NAFTA

V

vardhanvishnug

Guest
Is NAFTA creating unemployment problem in USA and Canada where Mexicans are ready to work for lower wages?
 
Canada had filed numerous motions to have the duty eliminated and the collected duties returned to Canada.After the United States lost an appeal from a NAFTA panel, it responded by saying "We are, of course, disappointed with the decision, but it will have no impact on the anti-dumping and countervailing duty orders."
 
NAFTA kept Mexican markets open to U.S. farm and food products in 1995 during the worst economic crisis in Mexico's modern history. In the wake of the peso devaluation and its aftermath, U.S. agricultural exports dropped by 23 percent that year, but have since surged back setting new annual records. NAFTA cushioned the downturn and helped speed the recovery because of preferential access for U.S. products. In fact, rather than raising import barriers in response to its economic problems, Mexico adhered to NAFTA commitments and continued to reduce tariffs.
 
Under the General Agreement on Tariffs and Trade (Article XIX), and the U.S.-Canada Free Trade Agreement (Chapter 11), countries may take emergency action if increased imports cause injury to domestic producers. This concept was carried over into the NAFTA. Chapter 8 of the NAFTA permits, under specified conditions, the parties to impose a temporary, emergency safeguard measure – that is, an increase in the tariff to the prevailing MFN level - in the event imports cause, or threaten to cause, serious injury to domestic producers.

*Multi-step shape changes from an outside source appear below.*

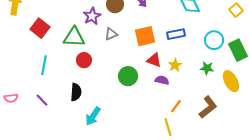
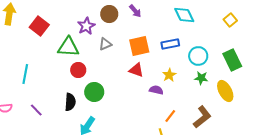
red square: (40, 28) -> (39, 26), moved
cyan circle: (214, 40) -> (198, 56), moved
red triangle: (154, 60) -> (136, 70), moved
cyan line: (44, 65) -> (25, 74), moved
green circle: (128, 76) -> (94, 92), moved

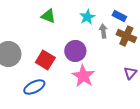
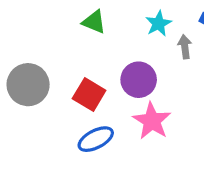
blue ellipse: (34, 87) -> (96, 139), moved

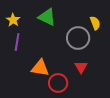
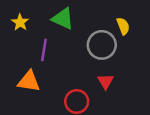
purple line: (17, 42) -> (44, 50), moved
orange triangle: (40, 68) -> (29, 81), moved

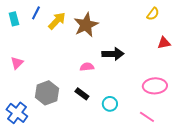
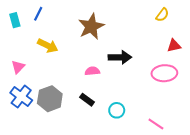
yellow arrow: (57, 21) -> (48, 46), moved, turned 72
pink ellipse: (155, 86) -> (164, 73), moved
blue cross: (17, 113) -> (21, 97), moved

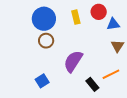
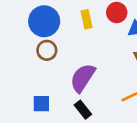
blue square: (42, 81) -> (41, 104), turned 32
black rectangle: (92, 84) -> (83, 110), moved

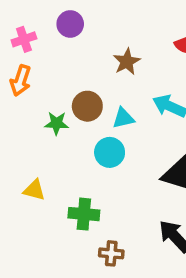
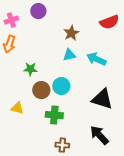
brown circle: (87, 106) -> (41, 90), moved
cyan triangle: (123, 118) -> (69, 55), moved
green cross: (84, 214) -> (54, 115), moved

In 2008, a NAFTA partner could, assuming the associated conditions are satisfied, invoke a Chapter 8 safeguard provision until 1 year following full implementation of the NAFTA commitments, i.e., until January 1, 2009. Beyond January 1, 2009, the NAFTA Partner could maintain a safeguard arrangement only with the consent of the Party against whose good the action would be taken.